I put in a couple of fennel plants.  This is so silly.  when I lived in Florida, I once picked up a couple of something near dead fennel plants at a nursery.  I don't think I paid for them, they were that dead.  I stuck them in a mostly shady area of my square-foot garden.  One day a friend who is an excellent chef (never been pro, but did own a gourmet grocery store for a few years) called me and asked me if the Publix near me might have some fennel root, since I lived in a more 'upscale' neighborhood than he.  I just started laughing (he was making dinner for us) and told him I had two beautiful ones in my garden ... and really didn't know how to cook it!  I was afraid to experiment on my own family because too many don't like a licorice flavor.  I got over my (and hubby's) Fear of Fennel, but now when I actually buy a plant (or seeds) it doesn't form a root.  Anyone have any ideas about what I'm doing wrong?  It is a very, very successful herb garden overall.


----------



## ChefJune (Jun 9, 2010)

I think of fennel as as much a vegetable as an herb.  I've never tried to grow it, because I think my planter boxes are not deep enough for the roots. It's so similar to celery.

imho, there's no particular rhyme nor reason to why some plants "take" and some don't, and some plants "take" some years and not others.  Itt's the Garden Devil!


----------



## BreezyCooking (Jun 9, 2010)

Claire - first off, there are two different types of fennel - neither of which forms a "root".

The first "Fennel", which comes in both green & bronze colors, is grown for the stalks & seeds only.  It's used as a flavoring herb.

The second, "Florence Fennel", is grown for the large bulbous stem that forms at the base of the plant just above the soil line.  This is the variety that's grown & used as a vegetable, & the one you frequently see in the markets.

Unfortunately, most nurseries just mark plants as "fennel", without distinguishing type, & nine times out of ten, it is the herb fennel & not the vegetable or "Florence" fennel.  Next time you decide to give it a try, buy from a reputable source & make sure you're getting "Florence" fennel.


----------



## Claire (Jun 10, 2010)

Yeah, I do know it isn't a root.  It is just the best way I know to describe the vegetable.  I didn't, though, realize that there are two types of fennel.  Now I do.
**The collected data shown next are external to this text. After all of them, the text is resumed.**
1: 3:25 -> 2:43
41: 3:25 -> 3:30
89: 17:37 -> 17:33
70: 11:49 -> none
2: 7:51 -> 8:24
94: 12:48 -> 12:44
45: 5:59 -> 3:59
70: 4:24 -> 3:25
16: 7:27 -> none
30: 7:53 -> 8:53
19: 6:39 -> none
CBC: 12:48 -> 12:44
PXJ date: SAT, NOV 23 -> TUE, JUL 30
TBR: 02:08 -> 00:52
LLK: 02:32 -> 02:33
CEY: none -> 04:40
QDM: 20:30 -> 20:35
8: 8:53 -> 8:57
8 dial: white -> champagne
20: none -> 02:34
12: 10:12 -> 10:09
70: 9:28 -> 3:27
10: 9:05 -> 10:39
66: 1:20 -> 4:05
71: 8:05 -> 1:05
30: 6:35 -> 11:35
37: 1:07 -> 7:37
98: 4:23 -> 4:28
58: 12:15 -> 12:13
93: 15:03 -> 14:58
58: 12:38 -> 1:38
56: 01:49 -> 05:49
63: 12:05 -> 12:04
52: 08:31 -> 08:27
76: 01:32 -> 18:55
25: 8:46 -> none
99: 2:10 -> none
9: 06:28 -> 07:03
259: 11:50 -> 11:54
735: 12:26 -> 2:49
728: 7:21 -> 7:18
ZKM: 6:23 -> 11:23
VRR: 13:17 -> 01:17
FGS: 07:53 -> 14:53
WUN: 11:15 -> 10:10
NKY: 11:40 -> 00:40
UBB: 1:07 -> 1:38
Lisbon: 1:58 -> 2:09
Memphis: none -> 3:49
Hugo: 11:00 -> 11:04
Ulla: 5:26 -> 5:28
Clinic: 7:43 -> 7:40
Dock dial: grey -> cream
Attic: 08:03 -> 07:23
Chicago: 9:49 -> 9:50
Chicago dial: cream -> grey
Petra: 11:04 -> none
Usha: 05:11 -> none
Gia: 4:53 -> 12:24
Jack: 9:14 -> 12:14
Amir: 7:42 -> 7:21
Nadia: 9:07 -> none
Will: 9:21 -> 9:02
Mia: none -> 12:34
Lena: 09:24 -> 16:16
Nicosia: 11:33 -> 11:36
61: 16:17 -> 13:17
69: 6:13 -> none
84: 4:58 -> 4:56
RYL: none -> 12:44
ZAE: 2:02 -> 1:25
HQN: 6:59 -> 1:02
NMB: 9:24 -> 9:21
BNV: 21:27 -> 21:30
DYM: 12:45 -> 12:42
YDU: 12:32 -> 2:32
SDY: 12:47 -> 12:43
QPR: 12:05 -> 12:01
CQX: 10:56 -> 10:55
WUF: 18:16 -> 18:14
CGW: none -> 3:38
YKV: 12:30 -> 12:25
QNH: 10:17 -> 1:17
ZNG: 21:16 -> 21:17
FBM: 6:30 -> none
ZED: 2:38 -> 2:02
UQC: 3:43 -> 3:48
Thank you.  I won't bother to buy seed or seedlings now without finding out what I'm buying.  

Yes, I do know that sometimes gardening is an "aw s**t" proposition.  I've done some degree of gardening in Florida, Hawaii, and Illinois, and window/balcony gardening in Virginia, AND lived in a trailer on the road for 3 years, and had a big pot of herbs.  Some things I thought would never survive thrived.  Some things that should, didn't (I can't grow a squash to save my life, on the other hand, I've thrown cucumbers away by the dozens).


----------



## BreezyCooking (Jun 10, 2010)

I've never grown the bulbing Florence type because I only cook with it occasionally, so I just buy it at the market.

I have grown the herbal type, however, & it's very impressive as a background plant in an herb garden.  Can reach a very regal 5' in height.  The bronze-colored variation is particularly striking.  While I've never harvested the seeds, the foliage makes a nice flavoring stuffing & the stalks make a nice grill "bed" for whole fish & poultry.  

The plant is also a hose for Swallowtail butterflies & attracts other beneficial insects to the garden.


----------



## Alix (Jun 10, 2010)

Claire said:


> (I can't grow a squash to save my life, on the other hand, I've thrown cucumbers away by the dozens).



OMG CLAIRE!!! I've killed so many zucchini plants its not funny! I thought I was the only one who couldn't grow them!


----------



## kawarthagal (Jun 18, 2010)

Does anyone know where i could get a progressive herb keeper?Or what is it?
Somewhere on this forum i read about one of these (an older post)
i have a balcony herb garden which is producing well.
(i am in southern Ontario) anyway,any ideas would be appreciated...thanks


----------



## BreezyCooking (Jun 18, 2010)

Not sure what you mean by "progressive herb keeper", but if you mean one of those enclosed containers with water that keep herbs fresh in the fridge, any of the cooking supply companies (Chefs, Cooking.com, etc.) normally carry them.


----------



## Wyogal (Jun 18, 2010)

Amazon.com: Progressive International Herb Keeper: Kitchen & Dining
wow, for only $13 I can get a jar with a lid...
If I have fresh herbs to store, I either wrap them in a moist paper towel and put in a palstic bag (not fully closed), or put some water in a jar.... like flowers in a vase.


----------